Top of EXERCISE DATA

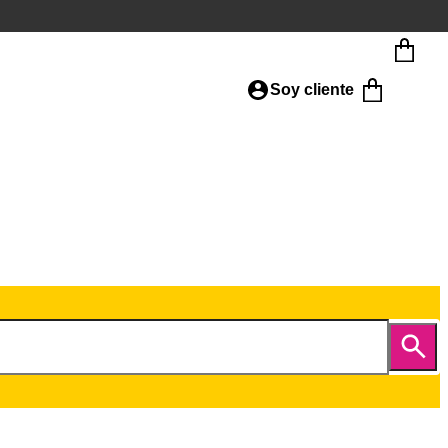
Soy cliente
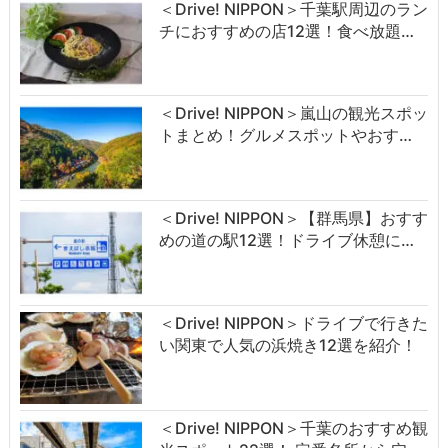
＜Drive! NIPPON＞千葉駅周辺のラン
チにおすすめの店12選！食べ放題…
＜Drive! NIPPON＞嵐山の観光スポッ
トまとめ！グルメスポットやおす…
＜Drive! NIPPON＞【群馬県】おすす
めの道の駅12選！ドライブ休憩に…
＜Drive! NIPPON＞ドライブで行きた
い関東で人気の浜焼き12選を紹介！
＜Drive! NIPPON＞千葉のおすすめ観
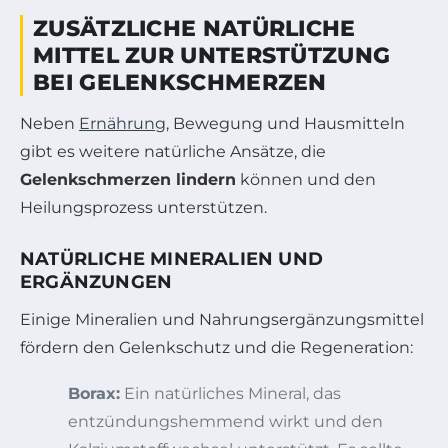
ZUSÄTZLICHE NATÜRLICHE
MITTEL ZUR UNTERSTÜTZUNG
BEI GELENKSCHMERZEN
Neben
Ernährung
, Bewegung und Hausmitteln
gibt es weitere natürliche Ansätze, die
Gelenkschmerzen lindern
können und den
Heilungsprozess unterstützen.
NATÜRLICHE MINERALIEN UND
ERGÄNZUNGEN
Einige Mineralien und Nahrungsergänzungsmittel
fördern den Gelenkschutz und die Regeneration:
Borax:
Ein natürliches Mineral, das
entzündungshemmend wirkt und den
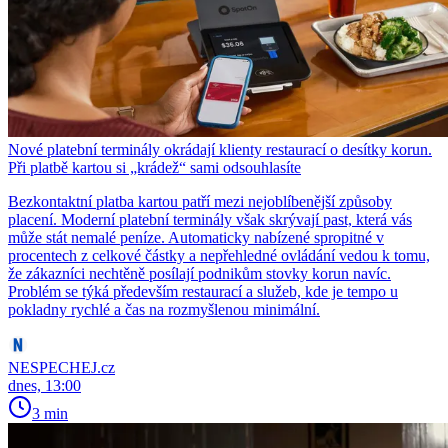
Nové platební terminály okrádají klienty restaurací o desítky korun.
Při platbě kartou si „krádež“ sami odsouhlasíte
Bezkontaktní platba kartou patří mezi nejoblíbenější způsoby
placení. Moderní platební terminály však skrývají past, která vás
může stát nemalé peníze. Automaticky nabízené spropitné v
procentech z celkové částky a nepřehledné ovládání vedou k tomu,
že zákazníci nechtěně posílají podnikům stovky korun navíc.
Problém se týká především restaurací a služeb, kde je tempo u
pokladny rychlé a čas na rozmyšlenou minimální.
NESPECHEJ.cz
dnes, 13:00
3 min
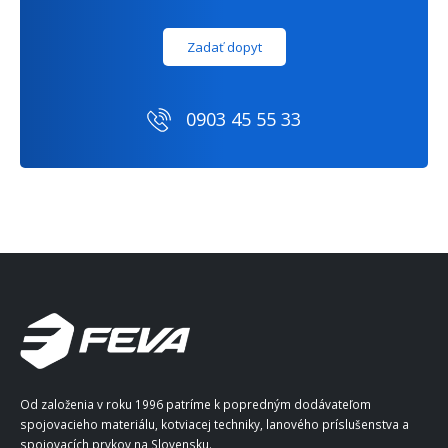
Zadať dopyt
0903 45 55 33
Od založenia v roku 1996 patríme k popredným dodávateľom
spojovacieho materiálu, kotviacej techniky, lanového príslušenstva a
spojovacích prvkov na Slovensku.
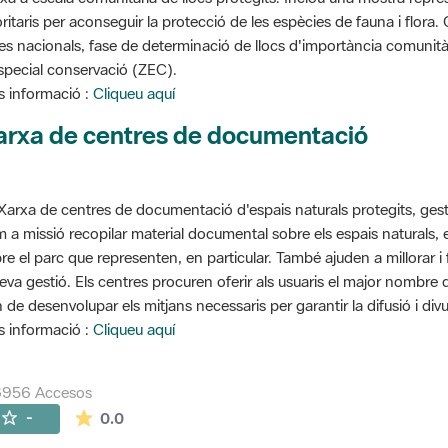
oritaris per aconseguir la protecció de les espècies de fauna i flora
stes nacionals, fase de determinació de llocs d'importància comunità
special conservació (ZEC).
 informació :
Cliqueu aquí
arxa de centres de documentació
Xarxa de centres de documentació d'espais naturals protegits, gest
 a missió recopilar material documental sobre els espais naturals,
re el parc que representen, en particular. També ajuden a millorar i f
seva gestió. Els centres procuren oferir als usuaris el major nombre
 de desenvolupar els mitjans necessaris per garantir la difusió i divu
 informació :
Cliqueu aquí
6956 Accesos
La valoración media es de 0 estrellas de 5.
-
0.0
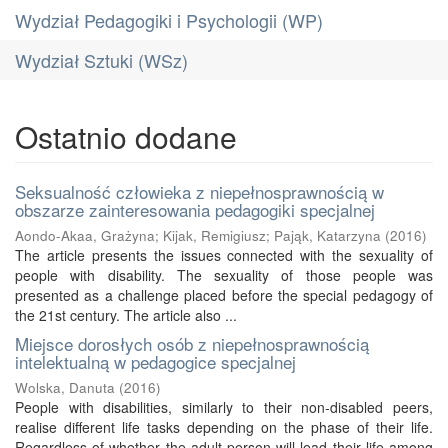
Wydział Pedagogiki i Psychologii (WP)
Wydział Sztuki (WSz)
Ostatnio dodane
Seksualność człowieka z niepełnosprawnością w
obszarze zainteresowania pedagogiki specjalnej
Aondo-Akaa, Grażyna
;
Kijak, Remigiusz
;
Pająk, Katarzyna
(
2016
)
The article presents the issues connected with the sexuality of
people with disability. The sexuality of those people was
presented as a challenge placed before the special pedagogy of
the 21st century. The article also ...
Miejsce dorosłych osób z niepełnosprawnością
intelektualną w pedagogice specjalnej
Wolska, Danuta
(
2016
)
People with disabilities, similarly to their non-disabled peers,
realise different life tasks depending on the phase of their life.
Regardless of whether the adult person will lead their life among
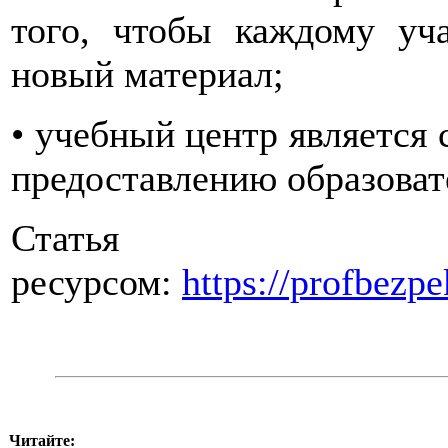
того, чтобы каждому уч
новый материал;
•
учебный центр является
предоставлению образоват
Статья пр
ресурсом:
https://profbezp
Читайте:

Bottom of EXERCISE DATA
Top of EXERCISE DATA

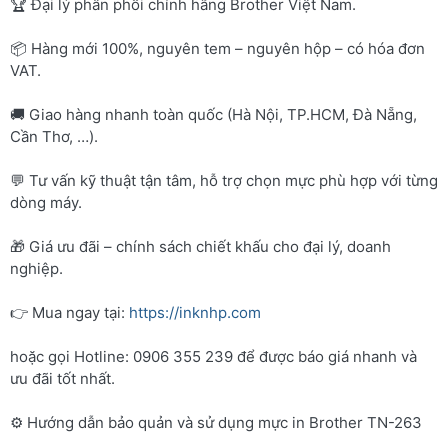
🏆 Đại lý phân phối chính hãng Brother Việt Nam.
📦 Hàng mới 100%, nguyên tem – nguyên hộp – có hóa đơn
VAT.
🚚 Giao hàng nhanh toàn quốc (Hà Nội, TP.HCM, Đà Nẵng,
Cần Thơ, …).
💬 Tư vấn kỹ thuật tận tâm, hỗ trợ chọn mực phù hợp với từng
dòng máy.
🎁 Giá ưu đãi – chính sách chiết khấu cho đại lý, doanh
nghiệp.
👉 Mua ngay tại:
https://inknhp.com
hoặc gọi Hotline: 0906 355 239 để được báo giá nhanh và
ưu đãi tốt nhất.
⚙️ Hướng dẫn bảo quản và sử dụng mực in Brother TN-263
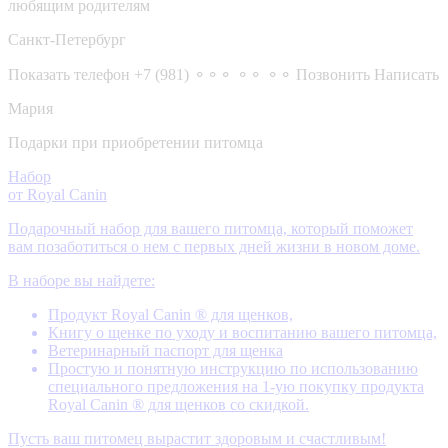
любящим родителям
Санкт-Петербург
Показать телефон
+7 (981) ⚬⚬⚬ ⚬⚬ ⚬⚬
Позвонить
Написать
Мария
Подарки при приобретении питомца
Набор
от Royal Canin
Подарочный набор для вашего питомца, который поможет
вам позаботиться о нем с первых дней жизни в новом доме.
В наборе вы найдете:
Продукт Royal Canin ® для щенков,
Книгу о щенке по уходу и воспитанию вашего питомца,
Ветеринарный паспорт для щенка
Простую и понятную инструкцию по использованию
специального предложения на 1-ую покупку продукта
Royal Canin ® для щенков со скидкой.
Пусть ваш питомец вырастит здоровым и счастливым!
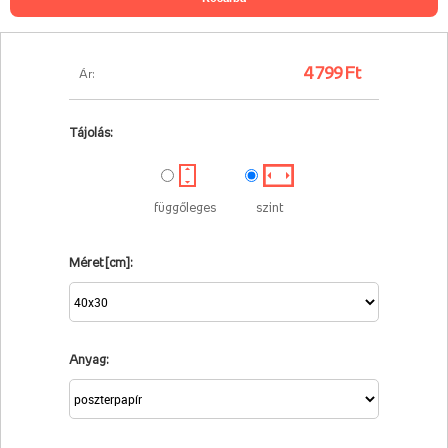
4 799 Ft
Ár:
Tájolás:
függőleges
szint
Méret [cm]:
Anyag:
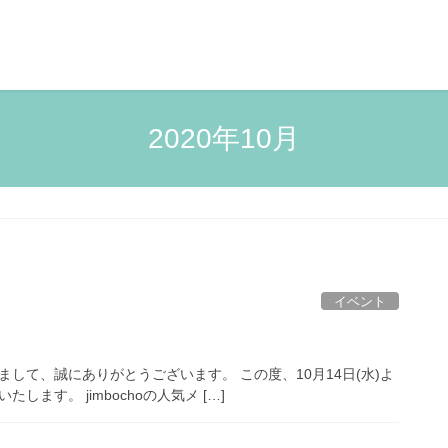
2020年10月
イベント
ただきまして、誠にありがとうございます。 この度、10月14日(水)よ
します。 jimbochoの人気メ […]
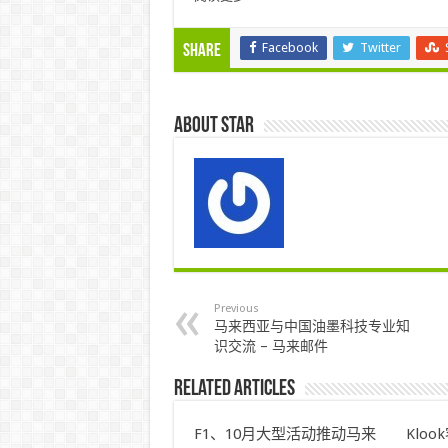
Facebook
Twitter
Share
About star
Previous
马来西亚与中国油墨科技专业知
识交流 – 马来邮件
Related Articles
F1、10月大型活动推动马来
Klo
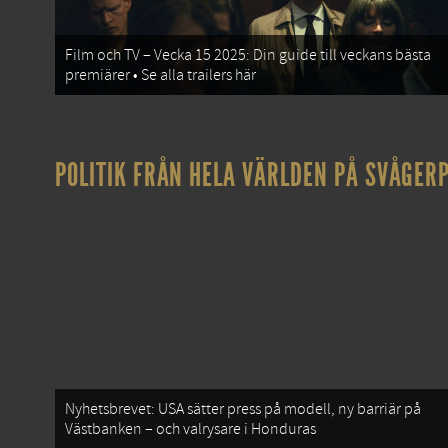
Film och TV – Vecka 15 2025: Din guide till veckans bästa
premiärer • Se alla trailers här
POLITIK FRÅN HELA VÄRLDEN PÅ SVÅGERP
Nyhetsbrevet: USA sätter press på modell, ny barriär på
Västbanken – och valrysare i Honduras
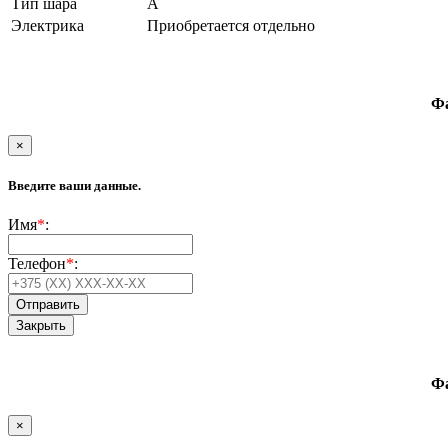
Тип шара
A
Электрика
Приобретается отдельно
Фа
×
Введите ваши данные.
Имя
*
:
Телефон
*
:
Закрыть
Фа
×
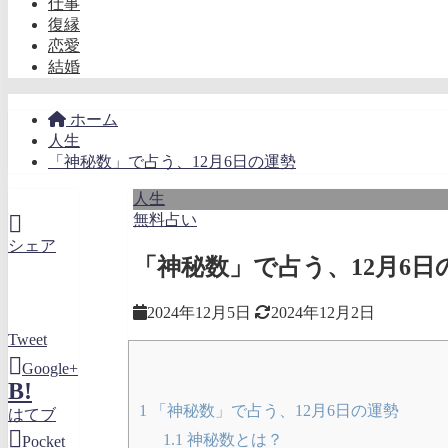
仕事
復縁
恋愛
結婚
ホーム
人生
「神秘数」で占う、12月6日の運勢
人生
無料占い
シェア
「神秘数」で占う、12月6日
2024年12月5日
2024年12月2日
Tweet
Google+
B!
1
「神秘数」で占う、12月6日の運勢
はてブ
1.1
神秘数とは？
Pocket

Bottom of EXERCISE DATA
Top of EXERCISE DATA

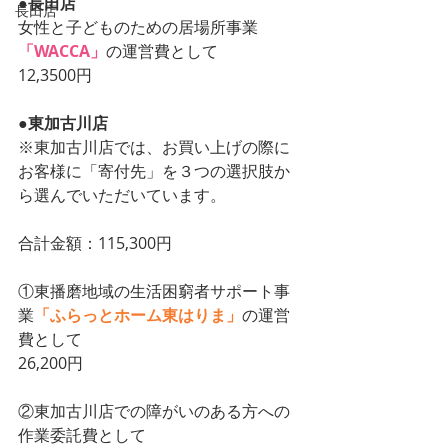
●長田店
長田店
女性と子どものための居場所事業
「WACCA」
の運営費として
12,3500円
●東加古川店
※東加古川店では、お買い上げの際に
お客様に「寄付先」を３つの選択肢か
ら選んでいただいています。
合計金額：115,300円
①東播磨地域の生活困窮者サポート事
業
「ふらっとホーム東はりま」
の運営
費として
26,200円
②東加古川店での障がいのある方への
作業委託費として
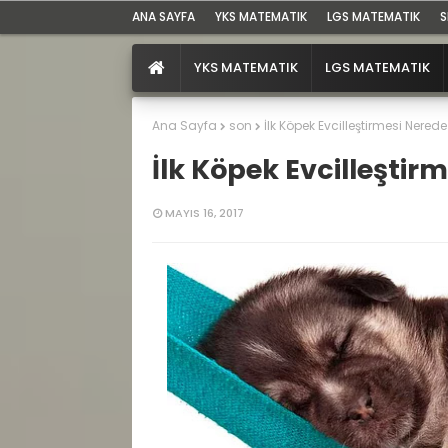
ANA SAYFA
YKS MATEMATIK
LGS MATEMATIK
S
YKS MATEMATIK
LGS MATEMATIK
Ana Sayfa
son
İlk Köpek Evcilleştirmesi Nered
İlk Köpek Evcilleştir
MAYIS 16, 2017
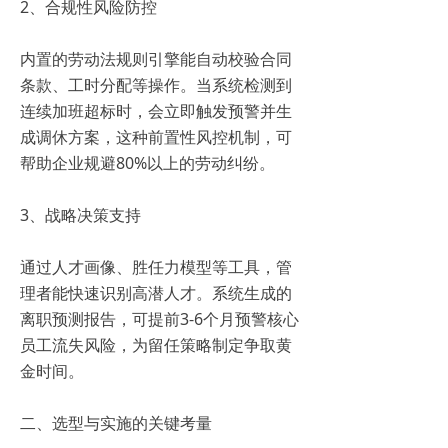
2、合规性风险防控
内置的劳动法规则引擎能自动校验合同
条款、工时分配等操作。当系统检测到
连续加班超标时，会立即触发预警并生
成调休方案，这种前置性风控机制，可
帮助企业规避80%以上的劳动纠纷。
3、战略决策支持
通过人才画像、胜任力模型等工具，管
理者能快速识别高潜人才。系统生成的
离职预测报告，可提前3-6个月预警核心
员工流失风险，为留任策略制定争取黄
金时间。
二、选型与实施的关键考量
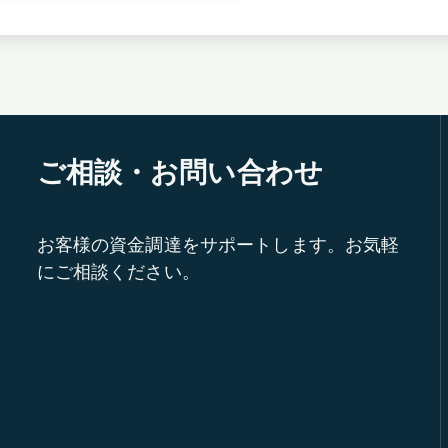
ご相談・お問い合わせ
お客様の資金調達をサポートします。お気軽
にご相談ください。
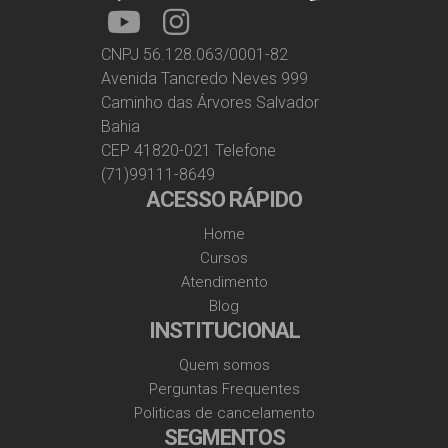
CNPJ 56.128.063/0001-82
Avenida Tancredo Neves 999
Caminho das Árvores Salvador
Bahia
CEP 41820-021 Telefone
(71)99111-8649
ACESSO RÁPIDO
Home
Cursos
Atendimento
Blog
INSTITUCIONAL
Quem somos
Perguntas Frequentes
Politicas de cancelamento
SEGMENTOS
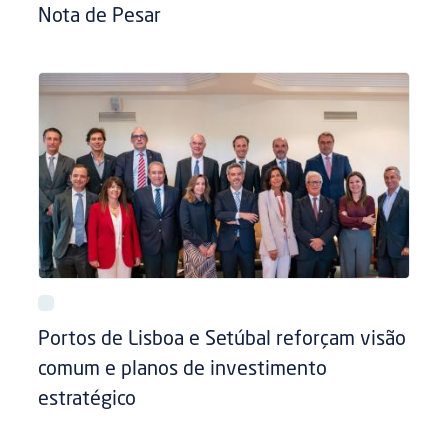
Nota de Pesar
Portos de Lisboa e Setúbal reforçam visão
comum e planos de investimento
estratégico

Bottom of EXERCISE DATA

Range to copy from the listing above: the line containing "Soy cliente" down to the line containing "Xarxa de centres", both included. Reproduce it exactly, minus the pictures, and add nothing.

→ **ANSWER BELOW**:
Soy cliente
＜Drive! NIPPON＞千葉駅周辺のラン
チにおすすめの店12選！食べ放題…
＜Drive! NIPPON＞嵐山の観光スポッ
トまとめ！グルメスポットやおす…
＜Drive! NIPPON＞【群馬県】おすす
めの道の駅12選！ドライブ休憩に…
＜Drive! NIPPON＞ドライブで行きた
い関東で人気の浜焼き12選を紹介！
＜Drive! NIPPON＞千葉のおすすめ観
ZUSÄTZLICHE NATÜRLICHE
MITTEL ZUR UNTERSTÜTZUNG
BEI GELENKSCHMERZEN
Neben
Ernährung
, Bewegung und Hausmitteln
gibt es weitere natürliche Ansätze, die
Gelenkschmerzen lindern
können und den
Heilungsprozess unterstützen.
NATÜRLICHE MINERALIEN UND
ERGÄNZUNGEN
Einige Mineralien und Nahrungsergänzungsmittel
fördern den Gelenkschutz und die Regeneration:
Borax:
Ein natürliches Mineral, das
entzündungshemmend wirkt und den
Nové platební terminály okrádají klienty restaurací o desítky korun.
Při platbě kartou si „krádež“ sami odsouhlasíte
Bezkontaktní platba kartou patří mezi nejoblíbenější způsoby
placení. Moderní platební terminály však skrývají past, která vás
může stát nemalé peníze. Automaticky nabízené spropitné v
procentech z celkové částky a nepřehledné ovládání vedou k tomu,
že zákazníci nechtěně posílají podnikům stovky korun navíc.
Problém se týká především restaurací a služeb, kde je tempo u
pokladny rychlé a čas na rozmyšlenou minimální.
NESPECHEJ.cz
dnes, 13:00
3 min
Zadať dopyt
0903 45 55 33
Od založenia v roku 1996 patríme k popredným dodávateľom
spojovacieho materiálu, kotviacej techniky, lanového príslušenstva a
spojovacích prvkov na Slovensku.
oritaris per aconseguir la protecció de les espècies de fauna i flora
stes nacionals, fase de determinació de llocs d'importància comunità
special conservació (ZEC).
 informació :
Cliqueu aquí
arxa de centres de documentació
Xarxa de centres de documentació d'espais naturals protegits, gest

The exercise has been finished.